The 1st Doctor: It's lucky for you child, they're not here to hear you say that. Good gracious me. You think they're old? What do you think of me?
Vicki: You're different, Doctor.

"You know, I wouldn't mind New York. I didn't get to see a lot of it, what with the Daleks and everything. But what I saw from the top of the Empire State Building, I wouldn't mind going back there." ~ Vicki

Vicki: Did you hear that?
The 1st Doctor: Yes, perhaps it's something fallen down, or maybe we've changed course.
(Thump)
Vicki: (sotto) There's someone in the living quarters. Doctor, be careful. It's obviously a Dalek.
(The Doctor takes off his jacket to throw over the eye-piece. The doors open, and a ragged man carrying a stuffed toy staggers out and falls on the floor.)
Vicki: Steven!

"Now listen to me, young man. Sit down. Now, there are two things you can do. One, sit there until you get your breath back, and two, don't call me Doc! Now do I make myself clear?" ~ The First Doctor

Steven: I must have flaked out. I remember registering that, well, it didn't look like a ship. It was very small. I must have been delirious.
Vicki: I don't suppose you were. It is very small outside. It's just in here it's big.
Steven: Oh, come off it!
Vicki: You don't believe me, do you?
Steven: Oh, of course I do, Vicki. Every word.

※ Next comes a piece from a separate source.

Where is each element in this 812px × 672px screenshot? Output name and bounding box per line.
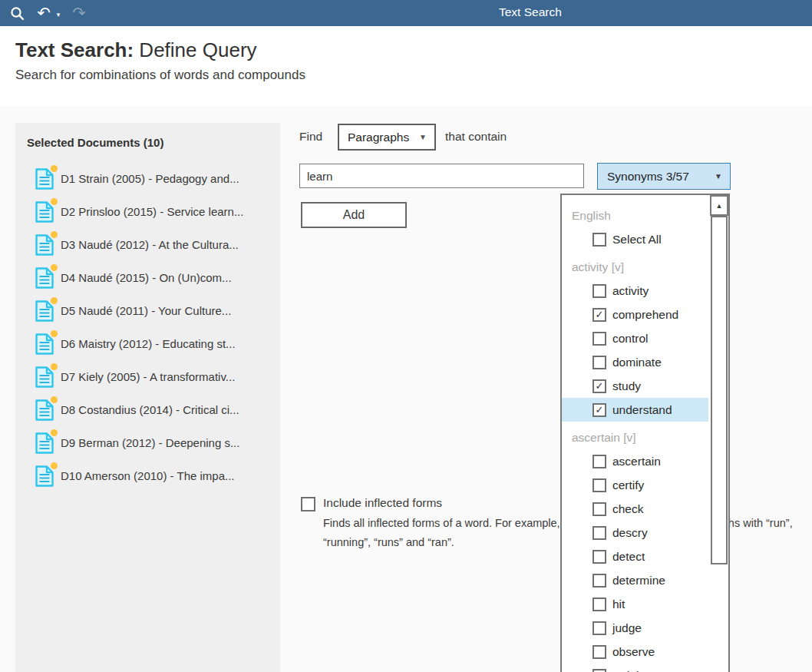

"That is the dematerialising control and that, over yonder, is the horizontal hold. Up there is the scanner, those are the doors, that is a chair with a panda on it. Sheer poetry, dear boy. Now please stop bothering me." ~ The First Doctor

Steven Taylor: You gave this ship a name just now, what was it?
Vicki: TARDIS. T-A-R-D-I-S. It's stands for Time And Relative Dimensions In Space.
Steven Taylor: IDBI.
Vicki: What? IDBI?
Steven Taylor: I-D-B-I.
Vicki: Yeah.
Steven Taylor: Means I Don't Believe It.

The 1st Doctor: Well, there you are, young man. What do you think of that now, eh? A Viking helmet.
Steven: Oh, maybe.
The 1st Doctor: What do you mean, maybe? What do you think it is, a space helmet for a cow?

"Supposing you do what I say for once?" ~ Vicki

Vicki: Are you all right?
Steven: I've felt better. I dare say I'll get over it. It's pretty authentic Saxon, isn't it?
Vicki: Don't tell me you've actually started to believe us?
Steven: I mean they'd hardly go to all this trouble for a fancy dress ball, now would they?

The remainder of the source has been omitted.